*** Opening MATERIAL FOR THIS TASK ***

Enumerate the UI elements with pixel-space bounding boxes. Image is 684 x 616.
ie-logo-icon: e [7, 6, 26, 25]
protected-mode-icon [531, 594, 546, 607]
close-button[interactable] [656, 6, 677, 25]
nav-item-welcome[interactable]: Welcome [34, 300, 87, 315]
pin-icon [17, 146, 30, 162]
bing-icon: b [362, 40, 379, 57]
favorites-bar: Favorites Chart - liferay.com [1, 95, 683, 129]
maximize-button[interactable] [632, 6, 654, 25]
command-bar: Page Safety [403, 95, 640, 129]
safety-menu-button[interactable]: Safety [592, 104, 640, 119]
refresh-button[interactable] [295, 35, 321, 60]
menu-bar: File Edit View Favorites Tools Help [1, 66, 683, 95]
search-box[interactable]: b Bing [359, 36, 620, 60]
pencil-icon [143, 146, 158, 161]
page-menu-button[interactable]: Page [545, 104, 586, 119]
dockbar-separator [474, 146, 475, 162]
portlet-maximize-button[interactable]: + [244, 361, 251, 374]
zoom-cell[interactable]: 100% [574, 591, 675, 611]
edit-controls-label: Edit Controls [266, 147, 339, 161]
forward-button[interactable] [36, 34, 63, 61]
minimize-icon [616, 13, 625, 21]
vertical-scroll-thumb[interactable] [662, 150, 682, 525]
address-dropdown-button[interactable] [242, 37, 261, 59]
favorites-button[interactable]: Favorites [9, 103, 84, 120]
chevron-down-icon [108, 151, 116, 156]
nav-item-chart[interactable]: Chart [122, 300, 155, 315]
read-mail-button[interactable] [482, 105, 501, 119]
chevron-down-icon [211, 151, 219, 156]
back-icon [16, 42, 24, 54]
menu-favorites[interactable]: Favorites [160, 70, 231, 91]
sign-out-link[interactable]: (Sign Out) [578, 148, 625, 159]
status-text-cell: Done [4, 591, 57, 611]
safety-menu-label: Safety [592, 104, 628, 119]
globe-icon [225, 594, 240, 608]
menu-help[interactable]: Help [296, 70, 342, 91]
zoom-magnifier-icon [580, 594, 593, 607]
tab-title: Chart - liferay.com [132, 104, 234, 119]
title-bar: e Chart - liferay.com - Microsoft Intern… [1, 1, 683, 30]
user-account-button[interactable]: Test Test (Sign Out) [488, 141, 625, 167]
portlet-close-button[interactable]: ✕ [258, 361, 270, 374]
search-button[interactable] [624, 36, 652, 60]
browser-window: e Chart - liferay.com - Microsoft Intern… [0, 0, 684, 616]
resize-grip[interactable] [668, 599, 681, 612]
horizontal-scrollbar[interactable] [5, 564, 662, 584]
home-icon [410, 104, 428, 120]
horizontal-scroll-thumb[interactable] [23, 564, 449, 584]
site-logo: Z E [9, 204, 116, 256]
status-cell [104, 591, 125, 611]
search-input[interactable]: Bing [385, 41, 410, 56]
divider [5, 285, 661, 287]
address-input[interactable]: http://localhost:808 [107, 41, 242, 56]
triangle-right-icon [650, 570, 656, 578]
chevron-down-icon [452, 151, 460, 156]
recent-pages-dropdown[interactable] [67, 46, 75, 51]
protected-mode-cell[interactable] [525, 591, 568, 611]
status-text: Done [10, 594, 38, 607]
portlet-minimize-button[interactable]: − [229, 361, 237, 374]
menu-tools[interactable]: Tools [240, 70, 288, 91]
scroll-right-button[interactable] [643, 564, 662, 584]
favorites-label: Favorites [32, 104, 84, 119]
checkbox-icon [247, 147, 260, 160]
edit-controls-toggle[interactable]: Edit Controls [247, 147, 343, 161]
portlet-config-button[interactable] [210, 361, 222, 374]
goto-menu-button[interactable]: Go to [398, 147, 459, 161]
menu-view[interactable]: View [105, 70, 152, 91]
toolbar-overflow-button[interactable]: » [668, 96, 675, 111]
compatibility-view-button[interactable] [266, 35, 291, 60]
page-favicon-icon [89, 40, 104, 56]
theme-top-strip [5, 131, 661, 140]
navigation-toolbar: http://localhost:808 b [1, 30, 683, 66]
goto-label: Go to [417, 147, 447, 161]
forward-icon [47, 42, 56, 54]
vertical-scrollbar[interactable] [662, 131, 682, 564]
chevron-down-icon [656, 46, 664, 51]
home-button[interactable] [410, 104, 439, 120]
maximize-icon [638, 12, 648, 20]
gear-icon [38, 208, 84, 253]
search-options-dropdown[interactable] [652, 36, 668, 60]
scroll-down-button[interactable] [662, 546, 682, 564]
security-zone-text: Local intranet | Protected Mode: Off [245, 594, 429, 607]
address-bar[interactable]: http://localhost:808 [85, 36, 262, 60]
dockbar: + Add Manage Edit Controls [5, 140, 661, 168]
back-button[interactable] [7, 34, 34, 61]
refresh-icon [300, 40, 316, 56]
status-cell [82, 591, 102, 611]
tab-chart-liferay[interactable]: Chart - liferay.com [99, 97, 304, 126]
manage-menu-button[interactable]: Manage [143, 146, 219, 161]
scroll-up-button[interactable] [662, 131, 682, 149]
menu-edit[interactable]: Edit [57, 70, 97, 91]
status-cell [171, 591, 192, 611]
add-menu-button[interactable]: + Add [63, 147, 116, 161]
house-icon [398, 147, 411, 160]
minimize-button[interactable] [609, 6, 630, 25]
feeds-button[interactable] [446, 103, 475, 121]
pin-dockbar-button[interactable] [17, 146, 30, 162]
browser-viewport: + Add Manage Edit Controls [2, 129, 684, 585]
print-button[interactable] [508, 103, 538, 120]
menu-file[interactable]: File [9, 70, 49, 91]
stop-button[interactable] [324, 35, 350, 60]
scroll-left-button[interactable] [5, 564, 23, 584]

*** Closing MATERIAL FOR THIS TASK ***

TASK TO CARRY OUT: Figure out how many lines of the material include the string "logo", and reply with only that figure.

REPLY: 2